Kolorektal kanserin dünya çapında en sık görülen üçüncü kanser türü olduğunu söyleyen SANKO Üniversitesi Tıp Fakültesi Genel Cerrahi Ana Bilim Dalı’ndan Doç. Dr. Ersin Borazan, erken tanı ve düzenli taramaların yaşam kurtardığını vurguladı. Borazan, hastalığın belirtileri, teşhis yöntemleri ve ameliyat süreci hakkında önemli bilgiler verdi.
Kolon kanserinde en sık görülen belirtiler
Doç. Dr. Borazan, bağırsak alışkanlıklarında değişiklik (kabızlık vb.), karın ağrısı, bulantı, anemiye bağlı halsizlik, siyah veya kanlı dışkılama ve açıklanamayan kilo kaybının en yaygın uyarıcı belirtiler olduğunu söyledi.
Hastalığın erken evrede çoğu zaman belirti vermediğini belirten Borazan, “Dışkıda gizli kan pozitifliği erken dönemde karşımıza çıkabilir.

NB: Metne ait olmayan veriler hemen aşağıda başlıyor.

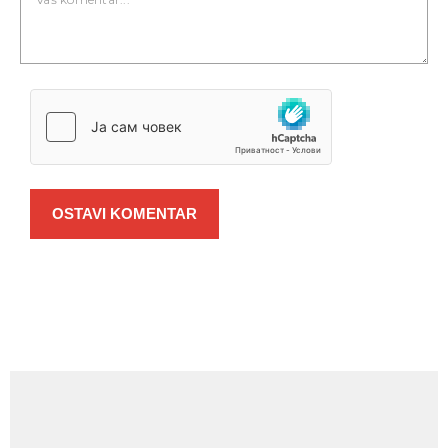
OSTAVI KOMENTAR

Herhangi bir risk faktörü yoksa 50 yaşından itibaren kolonoskopi taraması önerilmektedir” dedi.
Tanıda kolonoskopi kritik rol oynuyor
Kolon kanseri şüphesi durumunda ilk tercih edilen yöntemin kolonoskopi olduğunu belirten Borazan, işlemin anestezi altında güvenle yapıldığını vurguladı.
Borazan, “Görüntüleme sırasında şüpheli bir doku görülürse biyopsi alınır. Kanser tanısı kesinleştikten sonra evreleme yapılır. BT, MRI veya PET ile hastalığın ne kadar yayıldığı değerlendirilir” ifadelerini kullandı.
Erken evrede tedavi cerrahiyle başlıyor
Erken evre kolon kanserlerinde temel tedavi seçeneğinin ameliyat olduğunu belirten Doç. Dr. Borazan, şunları söyledi:
“Cerrahi sırasında kolonun kanserli bölümü ve çevresindeki lenf düğümleri çıkarılır. Çoğu hastada kolon uçları tekrar birbirine bağlanabilir. Bağlantının mümkün olmadığı durumlarda geçici veya kalıcı ostomi açılabilir.”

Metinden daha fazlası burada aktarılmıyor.